Learn to have a heightened self-awareness. It’s common for us to hurl ourselves into busyness and not be very conscious of what we’re thinking, or feeling, or even sometimes why we’re doing what we’re doing. By working at becoming more self-aware, you’re able to think more rationally, better direct your thinking, and better regulate your emotions.

Learn to have a heightened other-awareness. Instead of getting the information we need to correctly understand and best engage others, we routinely try to take shortcuts by engaging cognitive distortions about others, such as jumping to conclusions, mind reading, fortune telling, labeling, etc. By putting in the effort to accurately heighten our awareness of others enables us to think more rationally about other people, and our interactions with them.

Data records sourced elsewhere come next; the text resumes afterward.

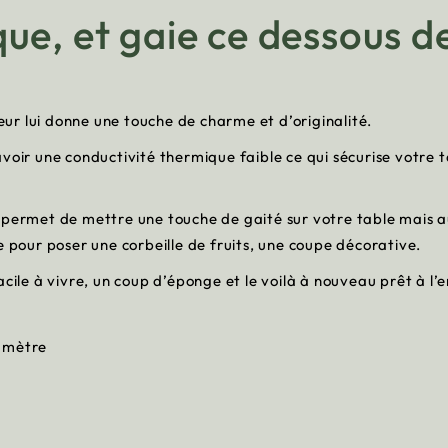
e, et gaie ce dessous de
r lui donne une touche de charme et d’originalité.
voir une conductivité thermique faible ce qui sécurise votre 
 permet de mettre une touche de gaité sur votre table mais a
e pour poser une corbeille de fruits, une coupe décorative.
cile à vivre, un coup d’éponge et le voilà à nouveau prêt à l’
iamètre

Use cognitive restructuring techniques to challenge your thinking. There are several very simple (even simplistic) techniques you can learn to help you challenge your thinking to ensure you’re thinking rationally and rightly; when you see when and where you aren’t, you’re then able to change your thinking. A competent counselor can help you learn these techniques, or they can be learned from a multitude of published and online resources.

Daily reconciliations. At the end of a business day, a business person reconciles their cash till and deposits to make sure all the funds they took in are accounted for. If not, it’s important to find and fix the discrepancy, and it’s easier to do that at the end of each day or shift than it is to try to reconcile the financial accounting a few days later. The same is true in our thinking, especially regarding relationships or experiences or activities. If you had a moment of snapping at and exchanging cross words with a friend during the day, it’s better to reconcile the matter the same day, or as soon as possible, than it would be to wait. The longer the wait, the more irrational thinking can become, the deeper wounds can become, the more distant a person can make themselves, and the harder it will be to actually reconcile the relationship to the same healthy place it was.

Daily unwind time. Some people have a temperament need for a daily unwind time – a time to think, dream, regenerate their mental and emotional focus and energy. But whether this is a temperament need or not, we all can benefit by making a little time to have uninterrupted unwind time to recompose and regroup to check our thinking and feelings.

Journaling can be a great way of working out your thoughts and emotions by working them out onto paper or an electronic device. In the process, we sort our thinking, increase our self-awareness, and can see where we might be thinking irrationally, thus needing to make some changes.

A safe and trusted conversation with a spouse or friend during the day or at evening time can provide opportunity to express (and examine) what you’re thinking and feeling, and have a safe and trusted person serve as a “sounding board” to help you check the wisdom and rationality of your thinking.

The Christian practice of spiritual disciplines can be a great way of flossing the mind of junk that shouldn’t be there by instead focusing it on worshiping and communing with God, spending time in the Word of God, having conversations throughout the day with the Lord (prayer). Prioritizing having an intimate and persistently nurtured relationship with the Holy Spirit is important, as it is the Holy Spirit who teaches us God’s truth, guides us in it in this life, and can convict us of sinful thoughts and otherwise ungodly desires that are a poison in our minds.

All of this takes us to a “bottom line”: we all need to floss our minds every day, and doing so isn’t a difficult thing to do. But we’re often lazy and just don’t get it done. What follows are the consequences of leaving junk in your mind to rot your thinking. Your life will be better, healthier, happier, and holier if you just exercise enough self-discipline each day to floss.